Football


Trigi Football is, at the present time, the favourite sport of most Slovenes, but it was very far from that position not a long time ago. This sudden transformation is due mainly to the talent, effort and love of the Slovenian National Team players, who have been giving all they can in the field and caused the Slovenian people to fall in love with them.

The nice footballer on the left and whose image is also the link from the "Sports" page to this one is called Trigi and it's, since January 23rd 2002, the mascot of Slovenian football. Created by NZS in cooperation with the design agency Arih, Trigi, as well as its name, was inspired by one of the greatest Slovenian symbols: mount Triglav.

Srecko Katanec But although it was not very popular, football has a long history in Slovenia. The Football Association of Slovenia, Nogometna Zveza Slovenije (NZS), was founded in 1920, when Slovenia belonged to the Kingdom of the Serbs, Croats and Slovenes.
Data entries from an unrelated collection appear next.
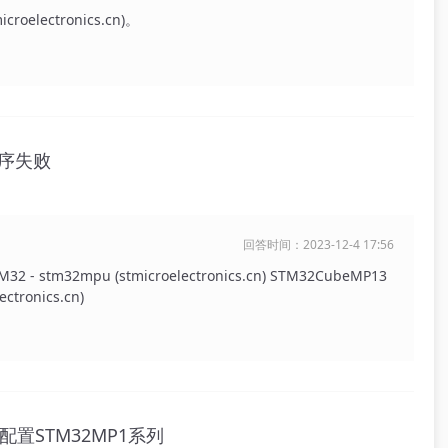
electronics.cn)。
程序失败
回答时间：2023-12-4 17:56
32 - stm32mpu (stmicroelectronics.cn) STM32CubeMP13
ectronics.cn)
置STM32MP1系列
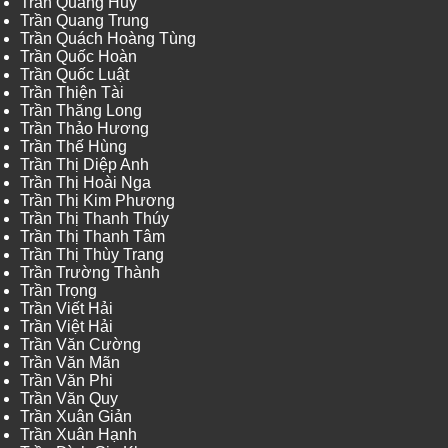
Trần Quang Huy
Trần Quang Trung
Trần Quách Hoàng Tùng
Trần Quốc Hoàn
Trần Quốc Luật
Trần Thiện Tài
Trần Thăng Long
Trần Thảo Hương
Trần Thế Hùng
Trần Thị Diệp Anh
Trần Thị Hoài Nga
Trần Thị Kim Phương
Trần Thị Thanh Thúy
Trần Thị Thanh Tâm
Trần Thị Thùy Trang
Trần Trường Thành
Trần Trọng
Trần Viết Hải
Trần Việt Hải
Trần Văn Cường
Trần Văn Mãn
Trần Văn Phi
Trần Văn Quy
Trần Xuân Giản
Trần Xuân Hạnh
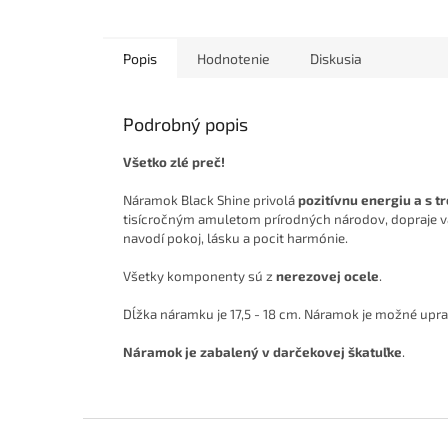
Popis
Hodnotenie
Diskusia
Podrobný popis
Všetko zlé preč!
Náramok Black Shine privolá
pozitívnu energiu a s tr
tisícročným amuletom prírodných národov, dopraje
navodí pokoj, lásku a pocit harmónie.
Všetky komponenty sú z
nerezovej ocele
.
Dĺžka náramku je 17,5 - 18 cm. Náramok je možné upra
Náramok je zabalený v darčekovej škatuľke
.
Z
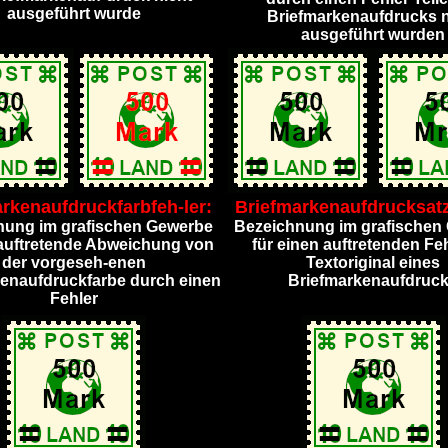
ausgeführt wurde
Briefmarkenaufdrucks n
ausgeführt wurden
rkenaufdruckfarbfeh-ler:
Briefmarkenaufdrucksatz
nung im grafischen Gewerbe
Bezeichnung im grafischen
 auftretende Abweichung von
für einen auftretenden Fe
der vorgeseh-enen
Textoriginal eines
enaufdruckfarbe durch einen
Briefmarkenaufdruc
Fehler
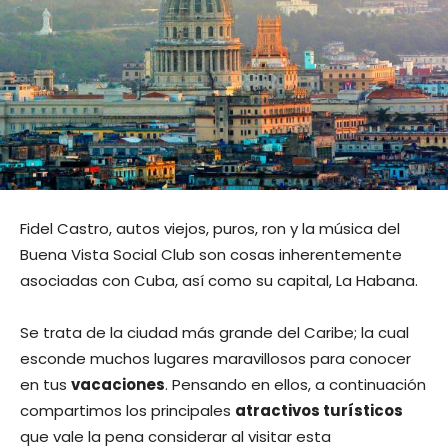
Fidel Castro, autos viejos, puros, ron y la música del
Buena Vista Social Club son cosas inherentemente
asociadas con Cuba, así como su capital, La Habana.
Se trata de la ciudad más grande del Caribe; la cual
esconde muchos lugares maravillosos para conocer
en tus
vacaciones
. Pensando en ellos, a continuación
compartimos los principales
atractivos turísticos
que vale la pena considerar al visitar esta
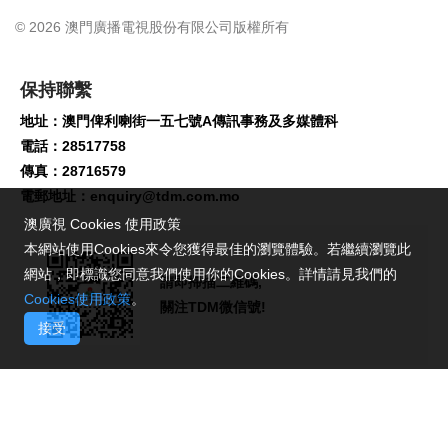
© 2026 澳門廣播電視股份有限公司版權所有
保持聯繫
地址：澳門俾利喇街一五七號A傳訊事務及多媒體科
電話：28517758
傳真：28716579
電郵地址：
enquiry@tdm.com.mo
澳廣視 Cookies 使用政策
本網站使用Cookies來令您獲得最佳的瀏覽體驗。若繼續瀏覽此
網站，即標識您同意我們使用你的Cookies。詳情請見我們的
請即掃描二維碼,
Cookies使用政策
。
關注TDM微信號!
接受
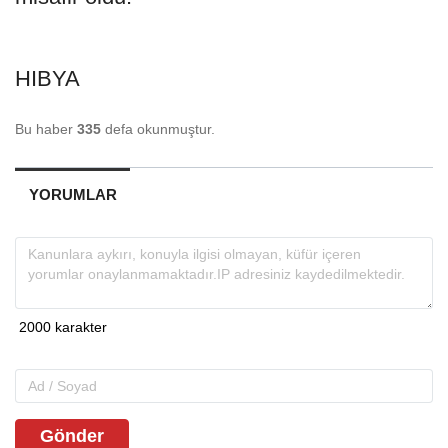
HIBYA
Bu haber
335
defa okunmuştur.
YORUMLAR
Gönder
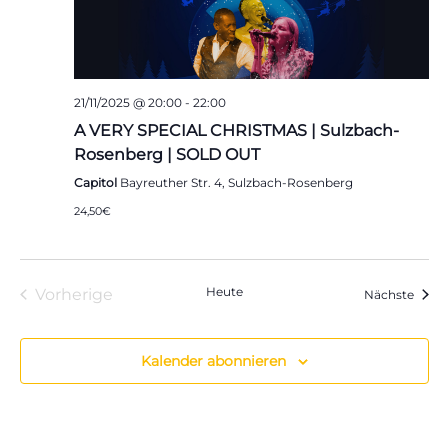
21/11/2025 @ 20:00
-
22:00
A VERY SPECIAL CHRISTMAS | Sulzbach-
Rosenberg | SOLD OUT
Capitol
Bayreuther Str. 4, Sulzbach-Rosenberg
24,50€
Heute
Vorherige
Veran
Nächste
Veranstaltungen
Kalender abonnieren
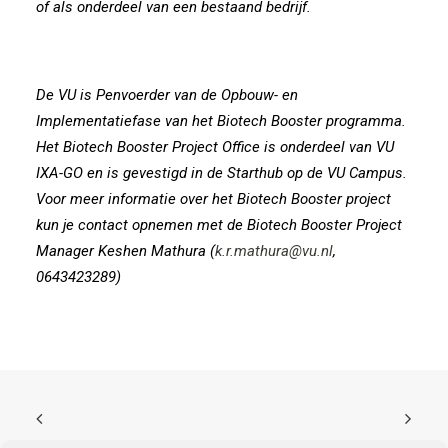
of als onderdeel van een bestaand bedrijf.
De VU is Penvoerder van de Opbouw- en
Implementatiefase van het Biotech Booster programma.
Het Biotech Booster Project Office is onderdeel van VU
IXA-GO en is gevestigd in de Starthub op de VU Campus.
Voor meer informatie over het Biotech Booster project
kun je contact opnemen met de Biotech Booster Project
Manager Keshen Mathura (
k.r.mathura@vu.nl
,
0643423289)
Until the independence, the best Slovenian footballers played for the Yugoslavian team, like the former National Team coach Srecko Katanec, the also famous Marko Elsner (who won, along with Katanec, the olympic bronze medal in 1984 for the Yugoslavian National Team) and Brane Oblak, the current National Team coach, for example. In June 1991 NZS left the Yugoslavian Football Association and in January 2002 Slovenia submitted its official application for the membership in FIFA and UEFA, which was accepted in a month. Rudi Zavrl, NZS president at that time, is still the president today.

[Clubs]
[National Team]


Clubs


The best Slovenian teams played in the Yugoslavian league until 1991, but they didn't achieve a great success. 1990/1991 was the last Yugoslavian championship with teams from all ex-Yugoslavian republics. In the following year Slovenia and Croatia already had their own leagues; in 1992 it was Bosnia and Macedonia's turn to create their own leagues too, and the Yugoslavian league remained with the Serbian and Montenegrin teams only.

The main Slovenian league is sponsored by a mobile phones company called SI-Mobil and is therefore called "Liga SI-Mobil". It is played by 12 teams and has 33 rounds (first the teams play home and away against all the others and after these 22 rounds they are divided into two groups: the best 6 and the worst 6). The SI-Mobil league doesn't have a great reputation yet. The Slovenian champion has to play three pre-rounds to enter the Champions League while the Cup winner and the second-placed in the league must play both UEFA Cup pre-rounds.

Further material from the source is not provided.